*WHAT YOU NEED TO DO*.
Write down nothing except how many lines in the entries contain "Insert".

Document understanding data:
******************************
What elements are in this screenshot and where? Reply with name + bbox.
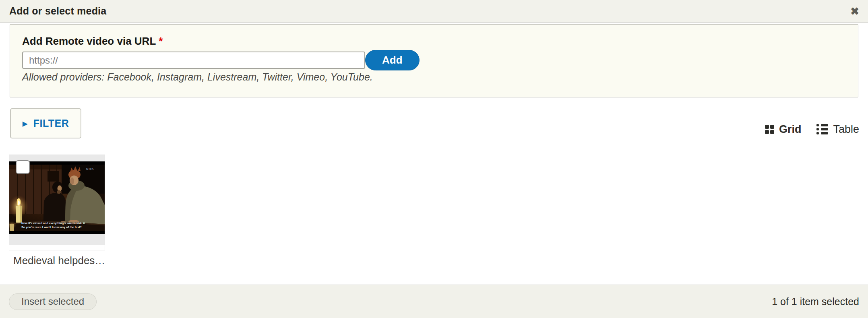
grid-view-label: Grid (779, 123, 802, 136)
media-item-name: Medieval helpdes… (13, 254, 105, 267)
filter-label: FILTER (33, 118, 69, 129)
allowed-providers-description: Allowed providers: Facebook, Instagram, … (22, 71, 373, 83)
url-field-label: Add Remote video via URL* (22, 35, 163, 47)
close-button[interactable]: ✖ (847, 5, 862, 17)
subtitle-line-1: Now it's closed and everything's save in… (21, 221, 86, 225)
view-toggle-table[interactable]: Table (816, 123, 859, 136)
view-toggle-grid[interactable]: Grid (765, 123, 802, 136)
disclosure-triangle-icon: ▶ (23, 120, 28, 127)
close-icon: ✖ (850, 5, 859, 17)
selection-status: 1 of 1 item selected (772, 296, 859, 308)
grid-icon (765, 125, 774, 134)
url-field-label-text: Add Remote video via URL (22, 35, 156, 47)
dialog-header: Add or select media ✖ (0, 0, 868, 23)
remote-video-url-input[interactable] (22, 52, 365, 69)
add-remote-video-panel: Add Remote video via URL* Add Allowed pr… (10, 24, 858, 97)
media-item-card[interactable]: NRK Now it's closed and everything's sav… (9, 155, 105, 250)
add-button[interactable]: Add (365, 50, 420, 70)
subtitle-line-2: So you're sure I won't loose any of the … (21, 225, 82, 229)
dialog-title: Add or select media (9, 5, 106, 17)
broadcaster-logo-text: NRK (86, 167, 94, 171)
table-list-icon (816, 124, 828, 134)
table-view-label: Table (833, 123, 859, 136)
media-item-preview: NRK Now it's closed and everything's sav… (9, 155, 105, 245)
filter-toggle[interactable]: ▶ FILTER (10, 108, 81, 138)
media-library-dialog: Add or select media ✖ Add Remote video v… (0, 0, 868, 318)
insert-selected-button[interactable]: Insert selected (9, 293, 97, 310)
view-toggles: Grid Table (765, 121, 859, 137)
required-marker: * (159, 35, 163, 47)
media-item-checkbox[interactable] (16, 160, 30, 174)
dialog-footer: Insert selected 1 of 1 item selected (0, 285, 868, 318)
******************************
*EXERCISE RESULT*.
2